With the advent of the new tax year last month, the tax system in the UK once again got a whole lot more complicated. The devolved Scottish government enacted, for the first time, its income tax varying powers, as given in the Scotland Act 1998. This power means that they can vary income tax levels by up to three pence in the pound.
The rest of the UK maintains the ‘traditional’ bands of income tax of 20% Basic Rate, 40% Higher Rate and the 45% Additional rate. Scotland now has FIVE separate bands; 19% Starter Rate, 20% Basic Rate, 21% Intermediate Rate, 41% Higher Rate and a Top Rate of 46%.
As you can imagine this has caused quite a few headaches for all concerned at HMRC – especially when you consider certain tax reliefs such as Marriage Allowance relief.

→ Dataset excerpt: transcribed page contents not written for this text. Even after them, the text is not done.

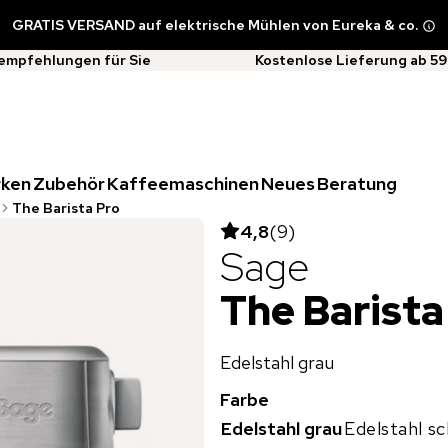
GRATIS VERSAND auf elektrische Mühlen von Eureka & co.
empfehlungen für Sie
Kostenlose Lieferung ab 59
rken
Zubehör
Kaffeemaschinen
Neues
Beratung
The Barista Pro
4,8
(
9
)
Sage
The Barista
Edelstahl grau
Farbe
Edelstahl grau
Edelstahl s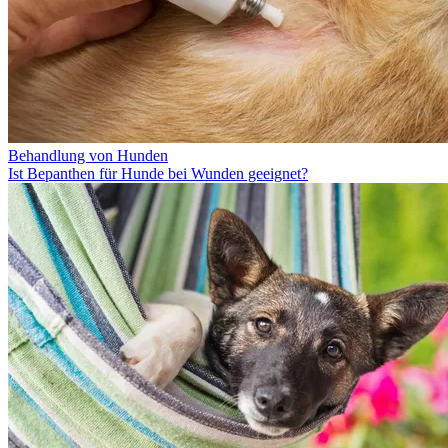
Behandlung von Hunden
Ist Bepanthen für Hunde bei Wunden geeignet?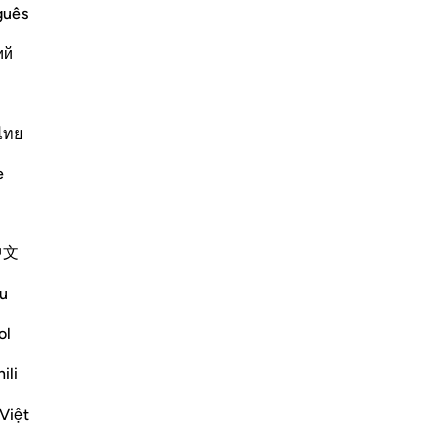
c and Their Agreement to hold a
da
guês
il 
id to Musa when he showed him the great
ий
Moï
ting down his stick which became a
me
und
…
ch
En savoir plus
per
ไทย
Plus de Tafsirs
eux
e
63
ch
dis
中文
don
aur
ointment for a festival day when the
u
-
Fr
he main squares and open areas:
ol
f the Festival; and let the people as...
No
ili
Vo
Việt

With Marriage Allowance Relief, if both are Basic Rate payers, 10% of own personal allowance can be transferred to their partner. In many cases this helped couples reduce their tax bill by £230 for 2017/18. But what happens with married couples or those in a civil partnership north of the border?
Well, as many would no longer be classified as Basic Rate payers it would’ve meant that, according to the letter of the law, they would’ve missed out on the relief. A deal had to be struck between Westminster and Holyrood to expand the relief to all those who are not Higher or Additional/Top Rate payers.